Of the lines below, write out exactly those from the line with "心，坚持中国特色社会主" through the line with "处，将平等原则贯穿于促", both included, and skip the rest.

Segment Start: Records provided

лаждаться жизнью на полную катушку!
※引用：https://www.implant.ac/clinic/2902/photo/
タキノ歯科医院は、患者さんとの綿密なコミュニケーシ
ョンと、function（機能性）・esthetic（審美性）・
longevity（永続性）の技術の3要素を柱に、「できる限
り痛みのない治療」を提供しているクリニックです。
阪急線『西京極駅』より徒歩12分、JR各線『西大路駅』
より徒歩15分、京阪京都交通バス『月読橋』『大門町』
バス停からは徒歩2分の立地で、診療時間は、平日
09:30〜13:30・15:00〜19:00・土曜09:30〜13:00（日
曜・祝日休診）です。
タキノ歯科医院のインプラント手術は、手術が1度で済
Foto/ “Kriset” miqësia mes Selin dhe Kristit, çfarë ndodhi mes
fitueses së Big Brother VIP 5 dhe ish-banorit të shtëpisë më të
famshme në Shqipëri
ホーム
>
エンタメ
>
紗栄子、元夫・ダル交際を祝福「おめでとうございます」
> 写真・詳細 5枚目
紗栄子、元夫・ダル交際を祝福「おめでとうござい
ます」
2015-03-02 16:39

Segment End: Records provided
Segment Start: Records provided

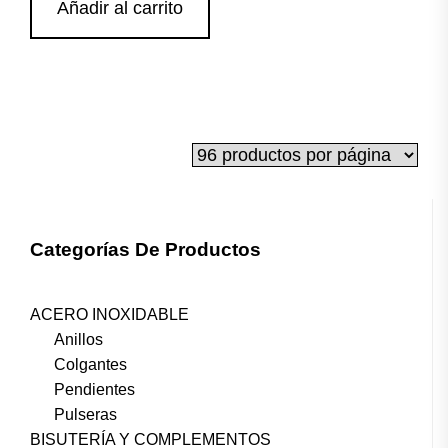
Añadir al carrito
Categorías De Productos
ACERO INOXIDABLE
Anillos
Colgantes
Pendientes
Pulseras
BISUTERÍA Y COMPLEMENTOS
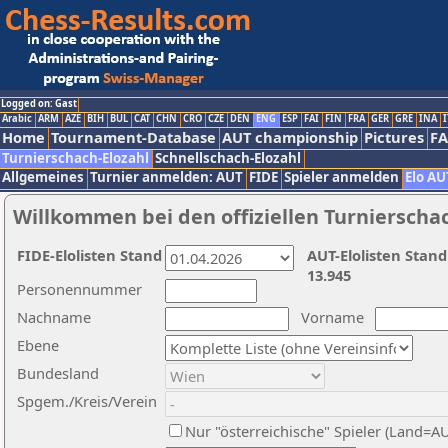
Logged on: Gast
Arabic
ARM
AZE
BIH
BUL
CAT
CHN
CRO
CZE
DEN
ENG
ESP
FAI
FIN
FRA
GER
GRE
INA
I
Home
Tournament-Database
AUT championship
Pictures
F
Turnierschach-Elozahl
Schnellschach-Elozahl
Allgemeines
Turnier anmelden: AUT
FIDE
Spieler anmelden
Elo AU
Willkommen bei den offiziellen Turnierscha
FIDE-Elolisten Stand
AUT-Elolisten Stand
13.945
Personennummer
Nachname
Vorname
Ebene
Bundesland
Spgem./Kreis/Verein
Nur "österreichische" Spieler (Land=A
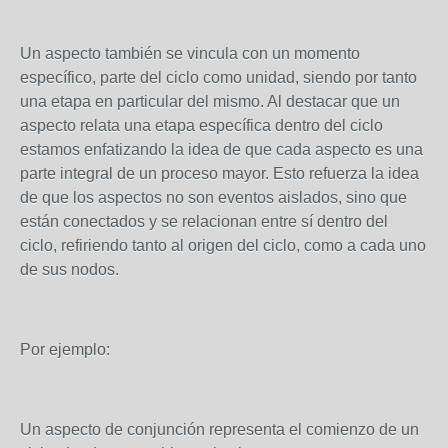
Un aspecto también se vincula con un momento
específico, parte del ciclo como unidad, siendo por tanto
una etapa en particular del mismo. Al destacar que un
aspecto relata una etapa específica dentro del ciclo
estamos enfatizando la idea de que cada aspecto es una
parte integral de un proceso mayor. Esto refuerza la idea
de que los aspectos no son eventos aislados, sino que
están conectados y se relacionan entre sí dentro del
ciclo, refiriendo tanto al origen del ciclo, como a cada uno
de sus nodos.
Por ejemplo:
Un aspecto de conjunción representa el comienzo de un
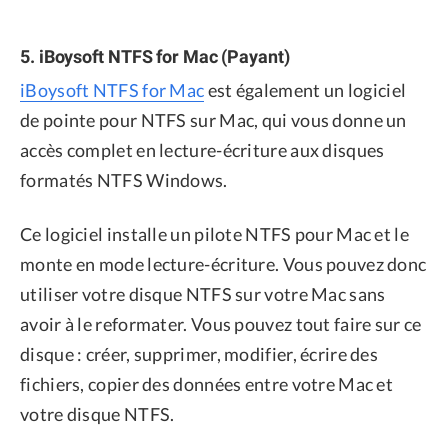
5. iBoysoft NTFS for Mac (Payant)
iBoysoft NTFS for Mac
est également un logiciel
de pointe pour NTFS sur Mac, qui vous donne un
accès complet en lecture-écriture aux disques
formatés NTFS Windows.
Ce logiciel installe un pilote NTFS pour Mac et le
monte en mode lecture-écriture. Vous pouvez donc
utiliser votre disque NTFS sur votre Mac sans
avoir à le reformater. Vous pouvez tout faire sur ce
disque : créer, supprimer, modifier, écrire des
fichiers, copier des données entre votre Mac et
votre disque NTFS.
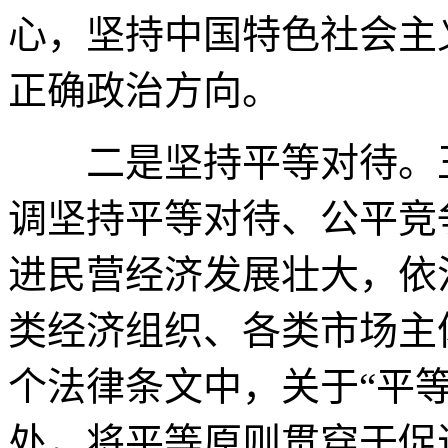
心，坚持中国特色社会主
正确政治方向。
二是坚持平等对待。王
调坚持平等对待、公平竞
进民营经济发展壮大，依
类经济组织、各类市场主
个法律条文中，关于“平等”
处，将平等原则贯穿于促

Segment End: Records provided

Answer section
心，坚持中国特色社会主
正确政治方向。
二是坚持平等对待。王
调坚持平等对待、公平竞
进民营经济发展壮大，依
类经济组织、各类市场主
个法律条文中，关于“平等”
处，将平等原则贯穿于促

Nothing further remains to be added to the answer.